- Several journalists are reporting that they’re experiencing major issues with the Samsung Galaxy Fold, the first-ever foldable smartphone from a major manufacturer.
- It’s just the latest smartphone fiasco, following a string of similar disasters like the iPhone “bendgate” scandal and Samsung’s own issues with the Samsung Galaxy Note 7.
- Here are the biggest smartphone disasters of all time.
Samsung’s foldable phone hasn’t even officially hit stores, but the reviewers who have gotten their hands on the Galaxy Fold are already reporting major issues.
Samsung made units available to testers on Monday, ahead of the Galaxy Fold’s release to the public on April 26. However, at least four reviewers have said that their phones are having issues, including screen failure and an odd swelling – making it possible that Samsung could delay the launch.
This fiasco-in-the-making is just the latest in a string of high-profile embarrassments for both Samsung and Apple.
These are some of the biggest smartphone fiascos of all time, from flammable devices to bendable iPhones:
Samsung Galaxy Fold’s screen issues.
Within two days of the Samsung Galaxy Fold getting in the hands of product reviewers, some reported that the devices were breaking and totally unusable.
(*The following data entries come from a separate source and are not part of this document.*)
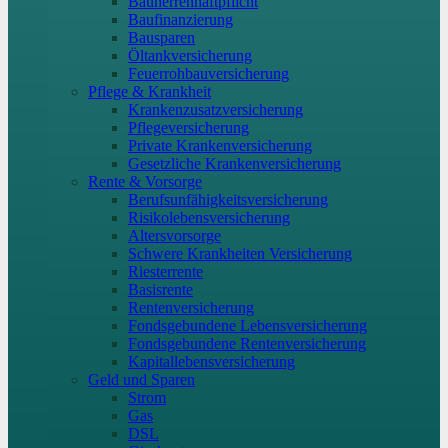
Bauherrenhaftpflicht
Baufinanzierung
Bausparen
Öltankversicherung
Feuerrohbauversicherung
Pflege & Krankheit
Krankenzusatzversicherung
Pflegeversicherung
Private Krankenversicherung
Gesetzliche Krankenversicherung
Rente & Vorsorge
Berufs­unfähigkeitsversicherung
Risikolebensversicherung
Altersvorsorge
Schwere Krankheiten Versicherung
Riesterrente
Basisrente
Rentenversicherung
Fondsgebundene Lebensversicherung
Fondsgebundene Rentenversicherung
Kapitallebensversicherung
Geld und Sparen
Strom
Gas
DSL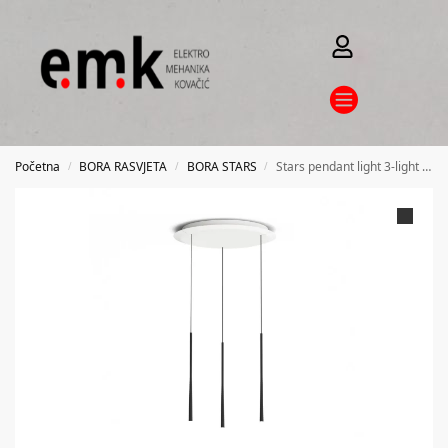
Početna
BORA RASVJETA
BORA STARS
Stars pendant light 3-light circular – black
/
/
/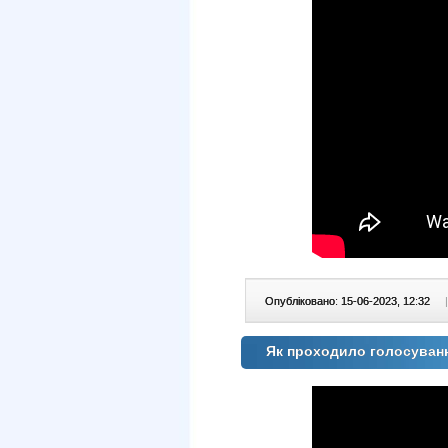
Опубліковано: 15-06-2023, 12:32
|
Як проходило голосуван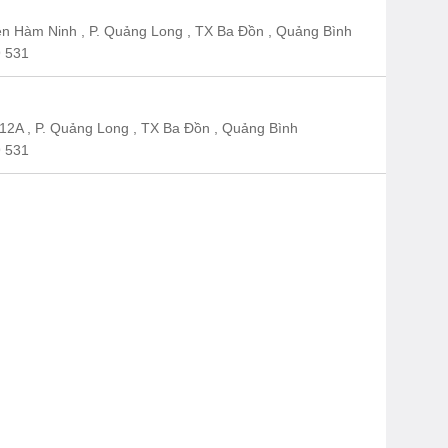
n Hàm Ninh , P. Quảng Long , TX Ba Đồn , Quảng Bình
 531
12A , P. Quảng Long , TX Ba Đồn , Quảng Bình
 531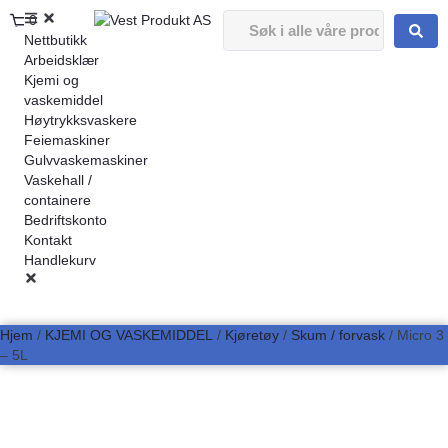
0
Nettbutikk
Arbeidsklær
Kjemi og
vaskemiddel
Høytrykksvaskere
Feiemaskiner
Gulvvaskemaskiner
Vaskehall /
containere
Bedriftskonto
Kontakt
Handlekurv
Hjem
/
KJEMI OG VASKEMIDDEL
/
Kjøretøy
/
Skum / forvask
/ Micro 3
– 5L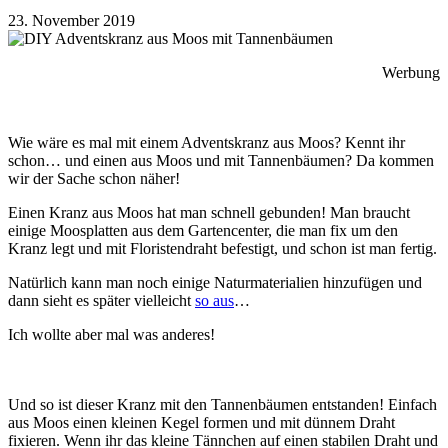
23. November 2019
Werbung
Wie wäre es mal mit einem Adventskranz aus Moos? Kennt ihr
schon… und einen aus Moos und mit Tannenbäumen? Da kommen
wir der Sache schon näher!
Einen Kranz aus Moos hat man schnell gebunden! Man braucht
einige Moosplatten aus dem Gartencenter, die man fix um den
Kranz legt und mit Floristendraht befestigt, und schon ist man fertig.
Natürlich kann man noch einige Naturmaterialien hinzufügen und
dann sieht es später vielleicht
so aus
…
Ich wollte aber mal was anderes!
Und so ist dieser Kranz mit den Tannenbäumen entstanden! Einfach
aus Moos einen kleinen Kegel formen und mit dünnem Draht
fixieren. Wenn ihr das kleine Tännchen auf einen stabilen Draht und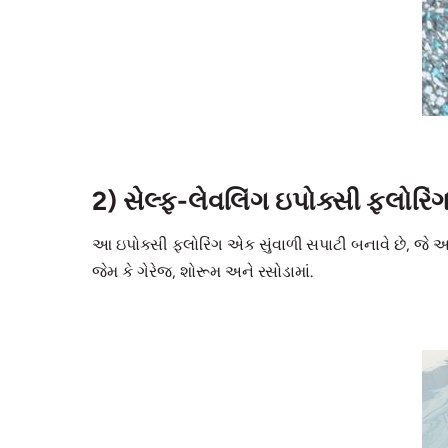
2) સેલ્ફ-લેવલિંગ ઇપોક્સી ફ્લોરિં
આ ઇપોક્સી ફ્લોરિંગ એક સુંવાળી સપાટી બનાવે છે, જે અસ
જેમ કે ગેરેજ, શોરૂમ અને રસોડામાં.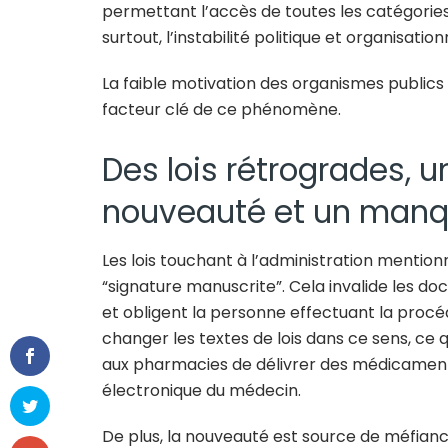
permettant l’accès de toutes les catégories 
surtout, l’instabilité politique et organisatio
La faible motivation des organismes publics 
facteur clé de ce phénomène.
Des lois rétrogrades, 
nouveauté et un man
Les lois touchant à l’administration mentionn
“signature manuscrite”. Cela invalide les d
et obligent la personne effectuant la procéd
changer les textes de lois dans ce sens, ce 
aux pharmacies de délivrer des médicamen
électronique du médecin.
De plus, la nouveauté est source de méfian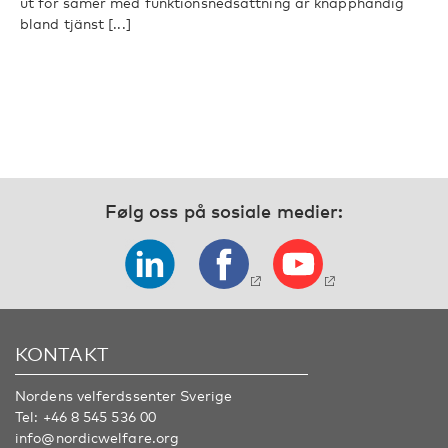
ut för samer med funktionsnedsättning är knapphändig
bland tjänst [...]
Følg oss på sosiale medier:
KONTAKT
Nordens velferdssenter Sverige
Tel:
+46 8 545 536 00
info@nordicwelfare.org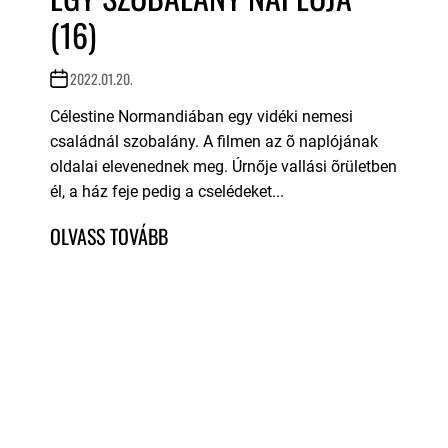
(16)
2022.01.20.
Célestine Normandiában egy vidéki nemesi
családnál szobalány. A filmen az õ naplójának
oldalai elevenednek meg. Úrnője vallási õrületben
él, a ház feje pedig a cselédeket...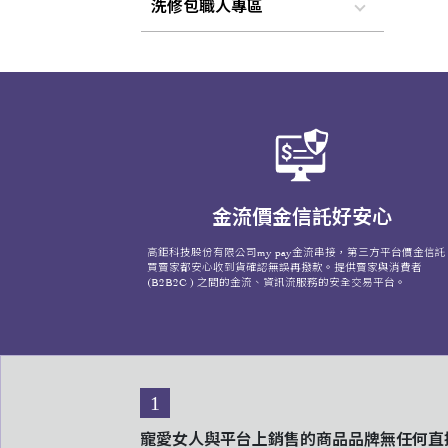
洗修包職人專區
金流價金信託好安心
高鉅科技股份有限公司my pay金流串接，第三方平台價金信託
買賣家都安心收到貨確認無誤再撥款。提供賣家與消費者
(B2B2C ) 之間的金流、資訊流服務的安全交易平台。
1
寵愛女人與平台上銷售的商品品牌無任何直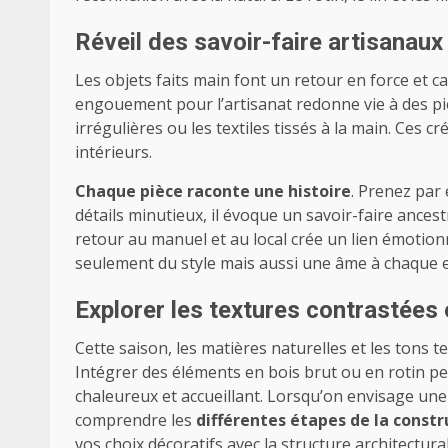
Réveil des savoir-faire artisanau
Les objets faits main font un retour en force et c
engouement pour l’artisanat redonne vie à des pi
irrégulières ou les textiles tissés à la main. Ces 
intérieurs.
Chaque pièce raconte une histoire
. Prenez par 
détails minutieux, il évoque un savoir-faire ancest
retour au manuel et au local crée un lien émotionn
seulement du style mais aussi une âme à chaque 
Explorer les textures contrastées 
Cette saison, les matières naturelles et les tons 
Intégrer des éléments en bois brut ou en rotin 
chaleureux et accueillant. Lorsqu’on envisage une
comprendre les
différentes étapes de la const
vos choix décoratifs avec la structure architectur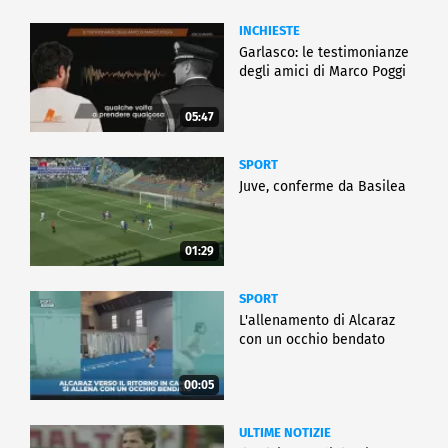
INCHIESTE
Garlasco: le testimonianze
degli amici di Marco Poggi
05:47
SPORT
Juve, conferme da Basilea
01:29
SPORT
L'allenamento di Alcaraz
con un occhio bendato
00:05
ULTIME NOTIZIE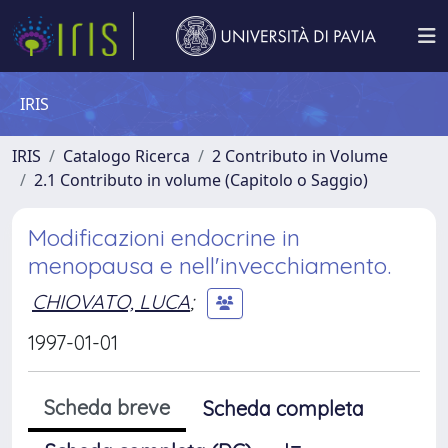
IRIS
IRIS
Catalogo Ricerca
2 Contributo in Volume
2.1 Contributo in volume (Capitolo o Saggio)
Modificazioni endocrine in
menopausa e nell'invecchiamento.
CHIOVATO, LUCA
;
1997-01-01
Scheda breve
Scheda completa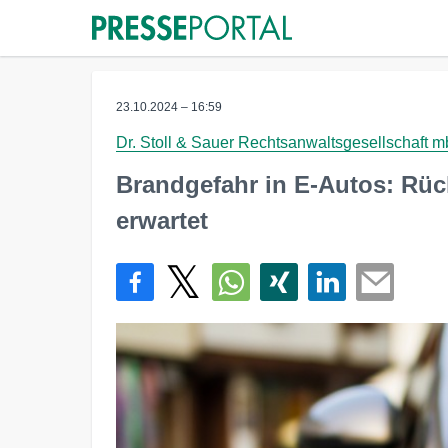
23.10.2024 – 16:59
Dr. Stoll & Sauer Rechtsanwaltsgesellschaft 
Brandgefahr in E-Autos: Rüc
erwartet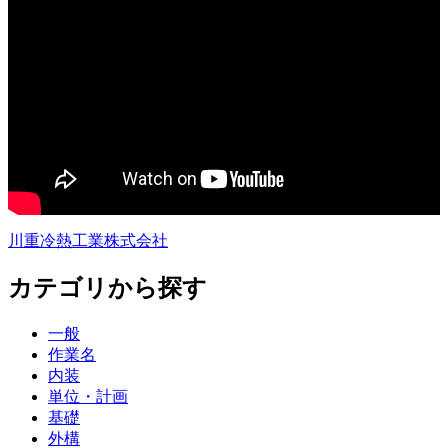
川重冷熱工業株式会社
カテゴリから探す
一般
作業名
内装
単位・計画
基礎
外構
One reviewer said his Galaxy Fold broke after a bulge developed under the display. Another said the screen stopped working after he removed a plastic film on the display.
Samsung has yet to respond to a request for comment. However, the company has claimed previously that the Galaxy Fold’s display is durable enough for 200,000 folds and unfolds.
The phone is set to be released to the public April 26.
The screen on my Galaxy Fold review unit is completely broken and unusable just two days in. Hard to know if this is widespread or not. pic.twitter.com/G0OHj3DQHw
— Mark Gurman (@markgurman) April 17, 2019
Samsung Galaxy Note 7 devices bursting into flames.
The Galaxy Fold isn’t the first Samsung phone to experience major issues.
Back in 2016, users reported that some Note 7 phones would overheat and catch fire. Users described their phones bursting into flames and exploding. Some of these incidents resulted in significant damage, including injuries to a six-year-old boy and the destruction of a hotel room.
Samsung and the US Consumer Product Safety Commission later formally recalled the Note 7, after dealing with 96 cases since the phone first launched.
The company launched an investigation into what caused the problems, and found that the batteries in the first batch of Note 7 phones were too big for their casings, causing the devices to overheat. Samsung then released a second batch of phones with replacement batteries from a different supplier, but some of those batteries would also have similar problems. Samsung eventually scuttled the phone entirely and moved on.
Apple’s iPhone 6 Plus ‘bendgate’ scandal
In 2014, frustrated users of the iPhone 6 Plus gave this Apple scandal a catchy name: “bendgate.”
Users first reported their iPhone 6 Plus devices were bending just by being kept in a pocket during everyday use. A popular tech YouTuber then put the iPhone 6 Plus to the test in a viral video, and demonstrated how easily someone was able to bend the iPhone model using their bare hands.
Apple insisted that bendgate wasn’t an issue, and said at the time that bending an iPhone was “extremely rare” with normal usage. By the time Apple released its next generation phone, the iPhone 6s, the bending issue had been resolved.
Apple’s iPhone 4 antenna problems.
Early users of the iPhone 4 in 2010 reported an issue where the phone’s signal strength would drop when a user gripped the phone around the metal antenna band. Putting fingers on a certain part of the iPhone would cause the phone signal to lose reception quickly.
Apple first tried to excuse the issue as a display problem that affected the way service bar appeared on the iPhone – a response that was criticised and largely seen as a screw up. The response led “antennagate” to become a full-fledged PR crisis for Apple.
A class-action lawsuit brought by iPhone 4 owners, who accused Apple of hiding antenna issues, was settled in 2012. As part of the settlement, Apple gave out more free cases, or $US15, to iPhone 4 owners that filed claims.